Task inputs: Begin

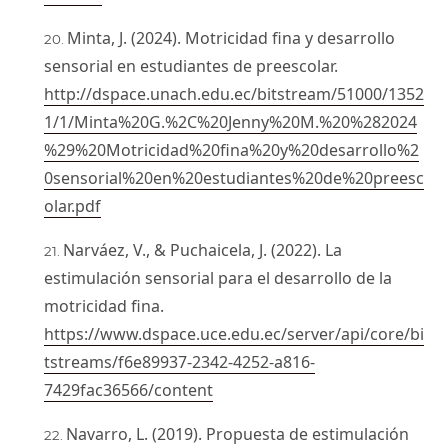
Minta, J. (2024). Motricidad fina y desarrollo
sensorial en estudiantes de preescolar.
http://dspace.unach.edu.ec/bitstream/51000/1352
1/1/Minta%20G.%2C%20Jenny%20M.%20%282024
%29%20Motricidad%20fina%20y%20desarrollo%2
0sensorial%20en%20estudiantes%20de%20preesc
olar.pdf
Narváez, V., & Puchaicela, J. (2022). La
estimulación sensorial para el desarrollo de la
motricidad fina.
https://www.dspace.uce.edu.ec/server/api/core/bi
tstreams/f6e89937-2342-4252-a816-
7429fac36566/content
Navarro, L. (2019). Propuesta de estimulación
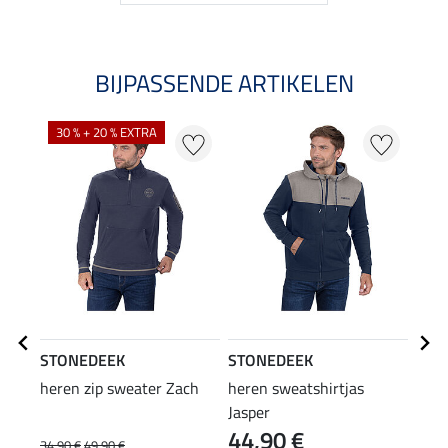
BIJPASSENDE ARTIKELEN
30 % + 20 % EXTRA
21
STONEDEEK
STONEDEEK
STO
heren zip sweater Zach
heren sweatshirtjas
here
Jasper
44,90 €
34,90 €
49,90 €
54,90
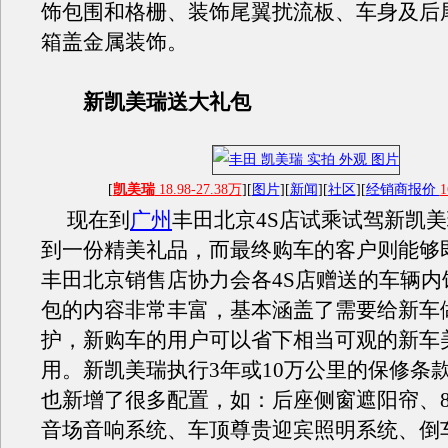
饰包围和格栅、装饰尾翼扰流板、车身及后
箱盖金属装饰。
新凯美瑞送大礼包
[
凯美瑞
18.98-27.38万
][
图片
][
新闻
][
社区
][
经销商报价
1
现在到
广州
丰田北京4S店试乘试驾新凯
到一份精美礼品，而最终购车的客户则能够
丰田北京销售店协力会各4S店赠送的车辆内
包的内容非常丰富，基本涵盖了需要给新车
护，新购车的用户可以省下相当可观的新车
用。新凯美瑞执行3年或10万公里的保修条
也新增了很多配置，如：后座侧窗遮阳帘、
音场音响系统、车顶尊贵迎宾照明系统、倒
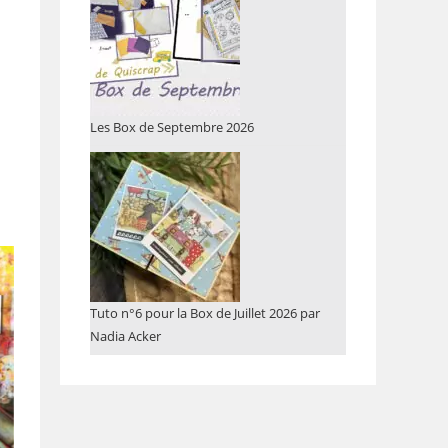
Les Box de Septembre 2026
Tuto n°6 pour la Box de Juillet 2026 par
Nadia Acker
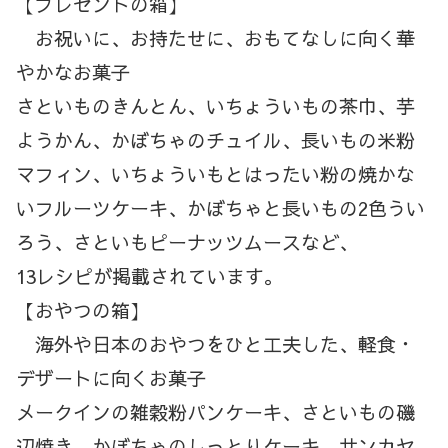
【プレゼントの箱】
お祝いに、お持たせに、おもてなしに向く華
やかなお菓子
さといものきんとん、いちょういもの茶巾、芋
ようかん、かぼちゃのチュイル、長いもの米粉
マフィン、いちょういもとはったい粉の焼かな
いフルーツケーキ、かぼちゃと長いもの2色うい
ろう、さといもピーナッツムースなど、
13レシピが掲載されています。
【おやつの箱】
海外や日本のおやつをひと工夫した、軽食・
デザートに向くお菓子
メークインの雑穀粉パンケーキ、さといもの磯
辺焼き、かぼちゃのしっとりケーキ、サンカヤ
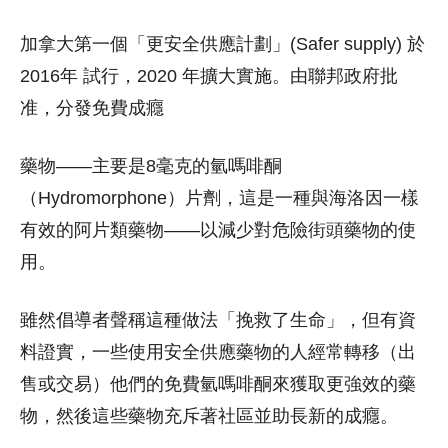
加拿大第一個「更安全供應計劃」(Safer supply) 於
2016年 試行，2020 年擴大實施。由聯邦政府批
准，分發免費成癮
藥物——主要是8毫克的氫嗎啡酮
（Hydromorphone）片劑，這是一種與海洛因一樣
有效的阿片類藥物——以減少對危險街頭藥物的使
用。
雖然倡導者聲稱這種做法「挽救了生命」，但有資
料證實，一些使用安全供應藥物的人經常轉移（出
售或交易）他們的免費氫嗎啡酮來獲取更強效的藥
物，然後這些藥物充斥著社區並助長新的成癮。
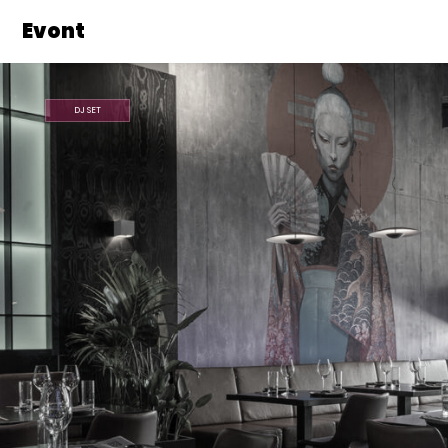
Evont
DJ SET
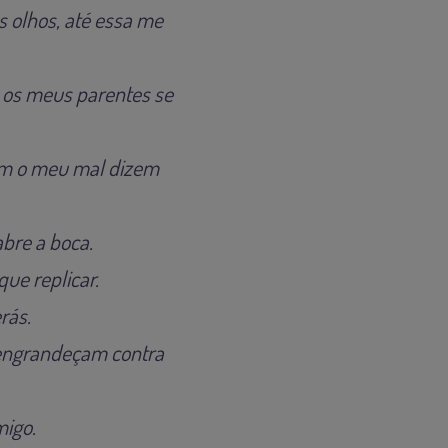
s olhos, até essa me
 os meus parentes se
am o meu mal dizem
bre a boca.
ue replicar.
rás.
 engrandeçam contra
migo.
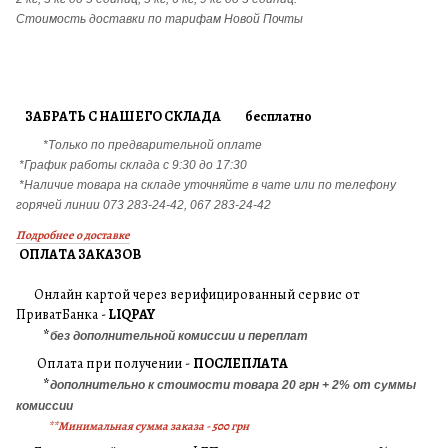
Стоимость доставки по тарифам Новой Почты
ЗАБРАТЬ С НАШЕГО СКЛАДА бесплатно
*Только по предварительной оплате
*График работы склада с 9:30 до 17:30
*Наличие товара на складе уточняйте в чате или по телефону
горячей линии 073 283-24-42, 067 283-24-42
Подробнее о доставке
ОПЛАТА ЗАКАЗОВ
Онлайн картой через верифицированный сервис от
ПриватБанка -
LIQPAY
*
без дополнительной комиссии и переплат
Оплата при получении -
ПОСЛЕПЛАТА
*
дополнительно к стоимости товара 20 грн + 2% от суммы
комиссии
**Минимальная сумма заказа - 500 грн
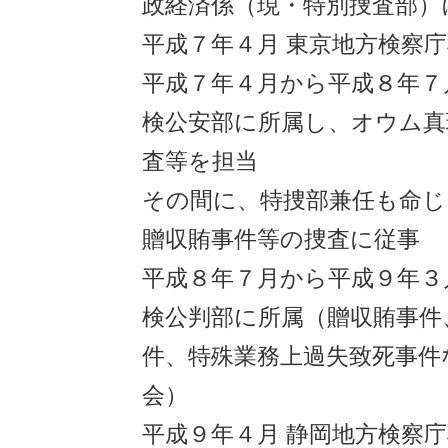
政経済係（現・特別捜査部）
平成７年４月 東京地方検察
平成７年４月から平成８年７
検公安部に所属し、オウム真
査等を担当
その間に、特捜部兼任も命じ
贈収賄事件等の捜査に従事
平成８年７月から平成９年３
検公判部に所属（贈収賄事件
件、特殊業務上過失致死事件
会）
平成９年４月 静岡地方検察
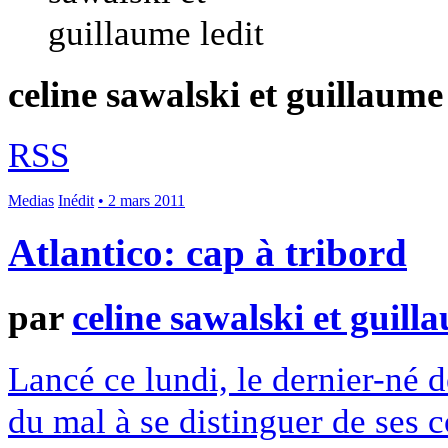
celine sawalski et guillaume 
RSS
Medias
Inédit
• 2 mars 2011
Atlantico: cap à tribord
par
celine sawalski et guill
Lancé ce lundi, le dernier-né 
du mal à se distinguer de ses c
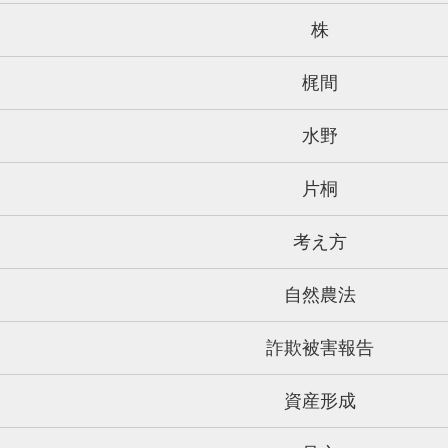
株
梶間
水野
片桐
考え方
自然農法
詐欺被害報告
資産形成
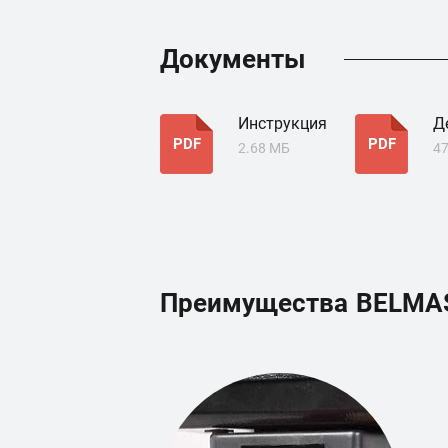
Документы
Инструкция
Д
PDF
PDF
2.68 МБ
47
Преимущества
BELMAS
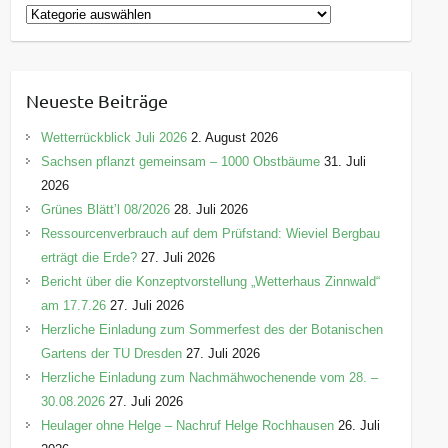
K
a
t
e
Neueste Beiträge
g
o
Wetterrückblick Juli 2026
2. August 2026
r
Sachsen pflanzt gemeinsam – 1000 Obstbäume
31. Juli
i
2026
e
Grünes Blätt’l 08/2026
28. Juli 2026
n
Ressourcenverbrauch auf dem Prüfstand: Wieviel Bergbau
erträgt die Erde?
27. Juli 2026
Bericht über die Konzeptvorstellung „Wetterhaus Zinnwald“
am 17.7.26
27. Juli 2026
Herzliche Einladung zum Sommerfest des der Botanischen
Gartens der TU Dresden
27. Juli 2026
Herzliche Einladung zum Nachmähwochenende vom 28. –
30.08.2026
27. Juli 2026
Heulager ohne Helge – Nachruf Helge Rochhausen
26. Juli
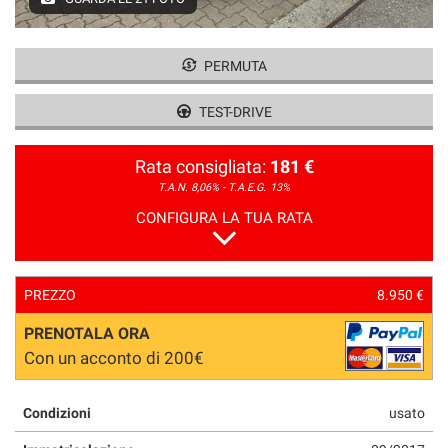
PERMUTA
TEST-DRIVE
Rata consigliata:
181 €
T.A.N. 8,06% - T.A.E.G.
13%
CONFIGURA LA TUA RATA
PREZZO
8.950 €
PRENOTALA ORA
Con un acconto di 200€
Condizioni
usato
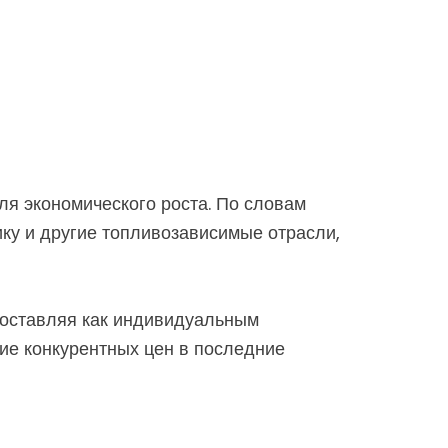
ля экономического роста. По словам
ику и другие топливозависимые отрасли,
оставляя как индивидуальным
ние конкурентных цен в последние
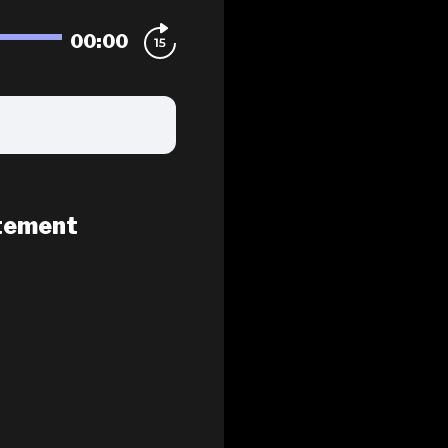
00:00
tement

Task inputs: End

What is being asked>
No picture belongs in the copy. Print every entry above exactly as it stands.

The completed task>
Minta, J. (2024). Motricidad fina y desarrollo
sensorial en estudiantes de preescolar.
http://dspace.unach.edu.ec/bitstream/51000/1352
1/1/Minta%20G.%2C%20Jenny%20M.%20%282024
%29%20Motricidad%20fina%20y%20desarrollo%2
0sensorial%20en%20estudiantes%20de%20preesc
olar.pdf
Narváez, V., & Puchaicela, J. (2022). La
estimulación sensorial para el desarrollo de la
motricidad fina.
https://www.dspace.uce.edu.ec/server/api/core/bi
tstreams/f6e89937-2342-4252-a816-
7429fac36566/content
Navarro, L. (2019). Propuesta de estimulación
BIJPASSENDE ARTIKELEN
30 % + 20 % EXTRA
21
STONEDEEK
STONEDEEK
STO
heren zip sweater Zach
heren sweatshirtjas
here
Jasper
44,90 €
34,90 €
49,90 €
54,90
饰包围和格栅、装饰尾翼扰流板、车身及后
箱盖金属装饰。
新凯美瑞送大礼包
[
凯美瑞
18.98-27.38万
][
图片
][
新闻
][
社区
][
经销商报价
1
现在到
广州
丰田北京4S店试乘试驾新凯
到一份精美礼品，而最终购车的客户则能够
丰田北京销售店协力会各4S店赠送的车辆内
包的内容非常丰富，基本涵盖了需要给新车
护，新购车的用户可以省下相当可观的新车
用。新凯美瑞执行3年或10万公里的保修条
也新增了很多配置，如：后座侧窗遮阳帘、
音场音响系统、车顶尊贵迎宾照明系统、倒
Les Box de Septembre 2026
Tuto n°6 pour la Box de Juillet 2026 par
Nadia Acker
【プレゼントの箱】
お祝いに、お持たせに、おもてなしに向く華
やかなお菓子
さといものきんとん、いちょういもの茶巾、芋
ようかん、かぼちゃのチュイル、長いもの米粉
マフィン、いちょういもとはったい粉の焼かな
いフルーツケーキ、かぼちゃと長いもの2色うい
ろう、さといもピーナッツムースなど、
13レシピが掲載されています。
【おやつの箱】
海外や日本のおやつをひと工夫した、軽食・
デザートに向くお菓子
メークインの雑穀粉パンケーキ、さといもの磯
辺焼き、かぼちゃのしっとりケーキ、サンカヤ
加拿大第一個「更安全供應計劃」(Safer supply) 於
2016年 試行，2020 年擴大實施。由聯邦政府批
准，分發免費成癮
藥物——主要是8毫克的氫嗎啡酮
（Hydromorphone）片劑，這是一種與海洛因一樣
有效的阿片類藥物——以減少對危險街頭藥物的使
用。
雖然倡導者聲稱這種做法「挽救了生命」，但有資
料證實，一些使用安全供應藥物的人經常轉移（出
售或交易）他們的免費氫嗎啡酮來獲取更強效的藥
物，然後這些藥物充斥著社區並助長新的成癮。
Evont
DJ SET
s olhos, até essa me
 os meus parentes se
am o meu mal dizem
bre a boca.
ue replicar.
rás.
 engrandeçam contra
migo.
Стоимость доставки по тарифам Новой Почты
ЗАБРАТЬ С НАШЕГО СКЛАДА бесплатно
*Только по предварительной оплате
*График работы склада с 9:30 до 17:30
*Наличие товара на складе уточняйте в чате или по телефону
горячей линии 073 283-24-42, 067 283-24-42
Подробнее о доставке
ОПЛАТА ЗАКАЗОВ
Онлайн картой через верифицированный сервис от
ПриватБанка -
LIQPAY
*
без дополнительной комиссии и переплат
Оплата при получении -
ПОСЛЕПЛАТА
*
дополнительно к стоимости товара 20 грн + 2% от суммы
комиссии
**Минимальная сумма заказа - 500 грн
政経済係（現・特別捜査部）
平成７年４月 東京地方検察
平成７年４月から平成８年７
検公安部に所属し、オウム真
査等を担当
その間に、特捜部兼任も命じ
贈収賄事件等の捜査に従事
平成８年７月から平成９年３
検公判部に所属（贈収賄事件
件、特殊業務上過失致死事件
会）
平成９年４月 静岡地方検察
celine sawalski et guillaume 
RSS
Medias
Inédit
• 2 mars 2011
Atlantico: cap à tribord
par
celine sawalski et guill
Lancé ce lundi, le dernier-né 
du mal à se distinguer de ses c
株
梶間
水野
片桐
考え方
自然農法
詐欺被害報告
資産形成
Документы
Инструкция
Д
PDF
PDF
2.68 МБ
47
Преимущества
BELMAS
K
a
t
e
Neueste Beiträge
g
o
Wetterrückblick Juli 2026
2. August 2026
r
Sachsen pflanzt gemeinsam – 1000 Obstbäume
31. Juli
i
2026
e
Grünes Blätt’l 08/2026
28. Juli 2026
n
Ressourcenverbrauch auf dem Prüfstand: Wieviel Bergbau
erträgt die Erde?
27. Juli 2026
Bericht über die Konzeptvorstellung „Wetterhaus Zinnwald“
am 17.7.26
27. Juli 2026
Herzliche Einladung zum Sommerfest des der Botanischen
Gartens der TU Dresden
27. Juli 2026
Herzliche Einladung zum Nachmähwochenende vom 28. –
30.08.2026
27. Juli 2026
Heulager ohne Helge – Nachruf Helge Rochhausen
26. Juli
PERMUTA
TEST-DRIVE
Rata consigliata:
181 €
T.A.N. 8,06% - T.A.E.G.
13%
CONFIGURA LA TUA RATA
PREZZO
8.950 €
PRENOTALA ORA
Con un acconto di 200€
Condizioni
usato
ля экономического роста. По словам
ику и другие топливозависимые отрасли,
оставляя как индивидуальным
ние конкурентных цен в последние
00:00
tement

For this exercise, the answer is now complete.